Efficient Exploration in Binary and Preferential Bayesian Optimization
This addresses the challenge of optimizing expensive black-box functions in real-world scenarios with limited feedback, such as success/failure or preference data, offering a more effective approach for applications like hyperparameter tuning or user preference modeling.
The paper tackles the problem of efficient exploration in Bayesian optimization when only binary or pairwise comparison measurements are available, by distinguishing between epistemic and aleatoric uncertainty. It proposes new acquisition functions that outperform state-of-the-art heuristics in this setting, with improvements in performance and computational efficiency.
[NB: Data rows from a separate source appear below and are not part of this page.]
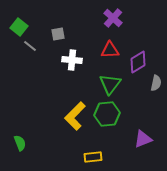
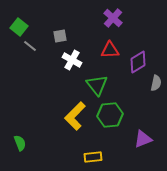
gray square: moved 2 px right, 2 px down
white cross: rotated 24 degrees clockwise
green triangle: moved 13 px left, 1 px down; rotated 15 degrees counterclockwise
green hexagon: moved 3 px right, 1 px down
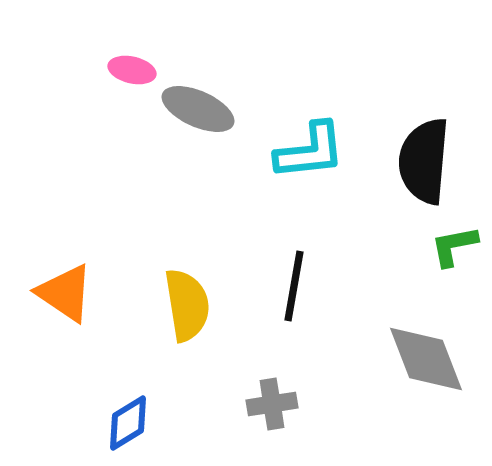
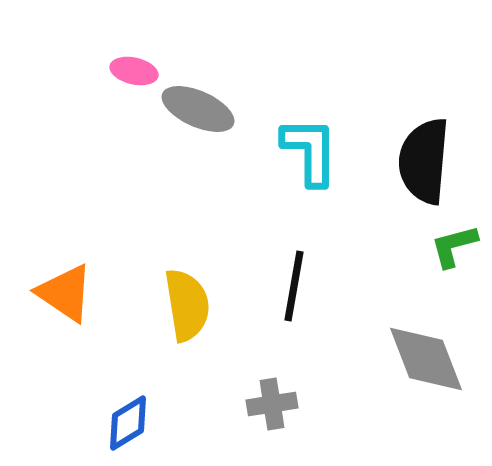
pink ellipse: moved 2 px right, 1 px down
cyan L-shape: rotated 84 degrees counterclockwise
green L-shape: rotated 4 degrees counterclockwise
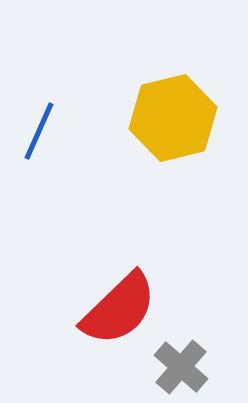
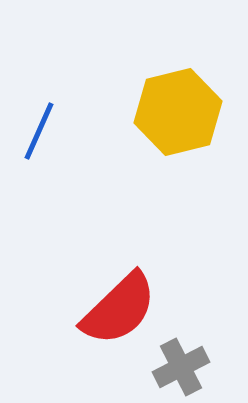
yellow hexagon: moved 5 px right, 6 px up
gray cross: rotated 22 degrees clockwise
Bayesian optimization (BO) is an effective approach to optimize expensive black-box functions, that seeks to trade-off between exploitation (selecting parameters where the maximum is likely) and exploration (selecting parameters where we are uncertain about the objective function). In many real-world situations, direct measurements of the objective function are not possible, and only binary measurements such as success/failure or pairwise comparisons are available. To perform efficient exploration in this setting, we show that it is important for BO algorithms to distinguish between different types of uncertainty: epistemic uncertainty, about the unknown objective function, and aleatoric uncertainty, which comes from noisy observations and cannot be reduced. In effect, only the former is important for efficient exploration. Based on this, we propose several new acquisition functions that outperform state-of-the-art heuristics in binary and preferential BO, while being fast to compute and easy to implement. We then generalize these acquisition rules to batch learning, where multiple queries are performed simultaneously.